明徳義塾(高知)は、初めて準々決勝に進んだ。

 6度目出場の明徳義塾が終了間際の一気の3得点で、初の8強入りを決めた。高知勢としても29大会ぶりのベスト8。明日5日の準々決勝の相手はあの星稜。甲子園ではなく、駒沢陸上競技場で明徳-星稜の“因縁カード”が、選手権では初めて実現する。

 明徳といえばやはり全国制覇の経験もある野球部だが、サッカー部も強い。先制点のMF三田村は「(注目を浴びるのは)野球部ばかり。
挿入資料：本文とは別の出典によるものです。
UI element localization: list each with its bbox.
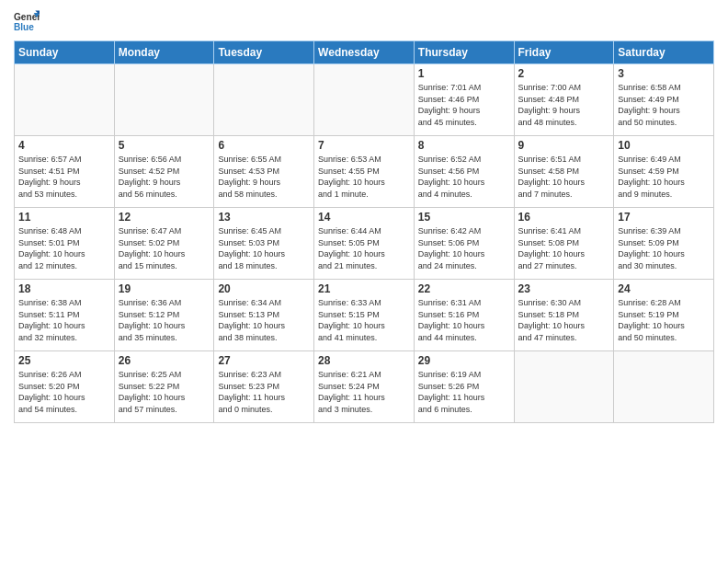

サッカー部も僕らの代で」と鼻息が荒い。野球ファンも気にしそうな星稜戦で、さらに成り上がるつもりだ。

 無欲で突っ走る。この日朝、ホテルをチェックアウト。バスに荷物を詰め込んで会場入りした。想定外? の勝利で宿泊ホテルと練習場の手配に大わらわ。小松監督は「失うものはない。ダメもとで頑張ります」と前年王者との戦いを見すえた。もし負けていれば、バスで約15時間かけて高知に戻るはずだったという。

 徹底している。選手はだれ1人、携帯電話を遠征に持って来ていない。三田村は「電子機器は禁止です」。LINEやツイッターとは無縁の男たち。甲子園での星稜・松井の5敬遠は92年。その5年後に生まれた3年生が星稜と戦う。あの時、勝ったのは明徳だった。【八反誠】

 ◆明徳義塾 1973年(昭48)創立の私立校。サッカー部は1989年(平元)創部。部員数は62人。選手権の最高成績は00年度の16強だった。主なOBは元日本代表MF三都主アレサンドロ、松山英樹(ゴルフ)ら。高知県須崎市浦ノ内下中山160。吉田圭一校長。